ChatGPT’s extraordinary leap to fame has made generative AI the pop-culture celebrity of technology: It’s impossible for CEOs to ignore.
Unlike other technologies, generative AI’s potential impact on organizations is enterprise-wide. That makes it distinct from technologies like cloud, which is about productivity and cost optimization, and blockchain, which fits narrow use cases like improving visibility in the supply chain.
Generative AI is far more versatile. With its ability to convert text and images into new content, generative AI reaches across every corporate function and level. Its potential impact on strategy—and especially its ability to create value—puts it squarely within the sights of CEOs.
The challenge for CEOs is to get over the “fear of missing out” around generative AI and prioritize a careful, measured approach that identifies opportunities and lays the groundwork to make them happen.
Pragmatic next steps for CEOs
Here is a blueprint for how CEOs can lead their companies’ adoption of generative AI. The approach combines classic critical business thinking with tangible actions:
- Identify key business priorities for generative AI. Despite the intense pressure on executives to do something—anything—with generative AI, the first key step is to define the problem to solve. CEOs can help narrow and refine their companies’ scope for using generative AI by emphasizing its potential as a tool in areas that can best capitalize on the technology’s facility with language and text.
Possible areas include:
• Documents and knowledge bases. Use generative AI to make it easier for employees to access data they already have access to. Human resources and the legal department are common targets for generative AI proofs of concept because both rely on a wealth of documents and knowledge bases.
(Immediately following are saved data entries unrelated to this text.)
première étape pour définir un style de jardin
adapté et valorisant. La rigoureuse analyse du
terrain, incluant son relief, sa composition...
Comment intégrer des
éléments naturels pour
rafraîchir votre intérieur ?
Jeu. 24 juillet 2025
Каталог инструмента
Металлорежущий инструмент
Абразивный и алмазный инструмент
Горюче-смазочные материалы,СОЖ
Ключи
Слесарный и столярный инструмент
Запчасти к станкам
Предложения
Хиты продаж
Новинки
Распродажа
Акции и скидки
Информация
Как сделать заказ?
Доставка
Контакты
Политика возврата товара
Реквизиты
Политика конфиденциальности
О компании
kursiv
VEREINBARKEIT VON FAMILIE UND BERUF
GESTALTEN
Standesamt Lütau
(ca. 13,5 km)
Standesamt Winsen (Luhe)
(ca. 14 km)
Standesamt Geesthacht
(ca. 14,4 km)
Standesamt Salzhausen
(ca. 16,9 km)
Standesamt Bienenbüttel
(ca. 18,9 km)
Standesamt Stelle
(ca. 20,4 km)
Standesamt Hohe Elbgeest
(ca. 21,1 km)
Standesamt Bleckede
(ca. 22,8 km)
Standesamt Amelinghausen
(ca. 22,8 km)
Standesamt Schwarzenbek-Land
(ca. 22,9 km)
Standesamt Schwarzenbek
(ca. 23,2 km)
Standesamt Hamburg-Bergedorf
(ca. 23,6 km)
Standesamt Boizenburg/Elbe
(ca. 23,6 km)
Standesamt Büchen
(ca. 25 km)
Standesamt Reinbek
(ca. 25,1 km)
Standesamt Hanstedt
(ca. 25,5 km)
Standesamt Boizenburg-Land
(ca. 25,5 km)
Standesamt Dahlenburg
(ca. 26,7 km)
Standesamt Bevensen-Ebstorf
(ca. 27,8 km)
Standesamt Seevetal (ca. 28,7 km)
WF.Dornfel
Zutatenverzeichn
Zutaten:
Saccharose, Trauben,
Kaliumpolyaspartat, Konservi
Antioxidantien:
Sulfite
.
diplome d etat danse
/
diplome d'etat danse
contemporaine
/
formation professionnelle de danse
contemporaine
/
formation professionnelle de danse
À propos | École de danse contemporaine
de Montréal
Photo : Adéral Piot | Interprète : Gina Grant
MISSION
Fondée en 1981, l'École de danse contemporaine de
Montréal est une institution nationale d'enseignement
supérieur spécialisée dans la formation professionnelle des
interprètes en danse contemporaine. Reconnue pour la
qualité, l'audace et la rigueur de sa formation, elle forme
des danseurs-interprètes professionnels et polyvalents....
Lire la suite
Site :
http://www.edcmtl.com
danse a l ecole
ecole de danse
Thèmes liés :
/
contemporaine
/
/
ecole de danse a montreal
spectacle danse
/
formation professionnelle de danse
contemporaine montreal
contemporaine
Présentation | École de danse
This makes these business functions a natural fit for large language models’ ability to automate the harvesting of information.
• Customer service. Generative AI has brought the fail-fast approach back into action, and nowhere is that more apparent than in customer service, which is one of the technology’s most natural roles. For example, large language models (LLMs) trained on knowledge bases and other internal data can be used to enable customers to quickly find the information they’re looking for through conversational search.
LLMs can also help with language translations and the creation of summaries for agents to use in their conversations regarding products and services or recommendations. The key is to get started. Don’t let perfect be the enemy of good.
• Faster time to market for IT services. IT and engineering leaders are targeting productivity gains with generative AI—and a spirit of experimentation. There’s an emphasis on sandboxing as well as red-teaming generative AI-written and debugged code.
In addition to helping data engineers better manage the flow of existing data and create new data to drive growth and aid decision-making, we see great potential for using LLMs for high-value tasks, such as data preparation and knowledge discovery. Businesses can also put LLMs to use as knowledge workers, asking them to reveal code weaknesses or interesting insights about a particular dataset.
We also see companies focusing on how generative AI can improve security through its facility for quick, efficient threat analysis and the log reviews that make extensive use of text and language.
- Encourage collaboration in the C-suite—and beyond. The front lines of any generative AI agenda are crowded with executives and stakeholders. It’s the CEO’s job to ensure everyone works as a team, and that business executives are actively engaged with the data and technology leadership teams.
Doing so often requires eliminating the corporate red tape that can hamper progress, such as establishing policies about data sharing and copyright protection, as well as guarding against turf wars. Often overlooked is governance, especially as companies begin to put a monetization value on generative AI.
To shape their companies’ generative AI efforts, CEOs need to be mindful that scaling the technology will incur significant costs to build out the infrastructure and processing capabilities needed to churn through massive amounts of data.
- Embrace the ecosystem. Simply put, generative AI is too complex for enterprises to figure out on their own. There are several ways for CEOs to begin building the network of partnerships they’ll need to capitalize on the technology.
One is by elevating the conversation within the boardroom by bringing in technology partners for presentations. Another is to involve their company in external industry conversations through participation in industry councils, forums and panels.
Don’t forget the internal-facing ecosystem–employees, board members, shareholders and value chain partners–where CXOs dominate and can advance the message of how valuable partnerships can be in shaping a successful generative AI agenda. In particular, the participation of employees is critical to increasing the innovation output from generative AI.
Generative AI reaches across every aspect of organizational activity. As such, it represents a unique opportunity for CEOs to help the business move beyond the generative AI hype with a strategy that lays the groundwork for realizing the technology’s potential.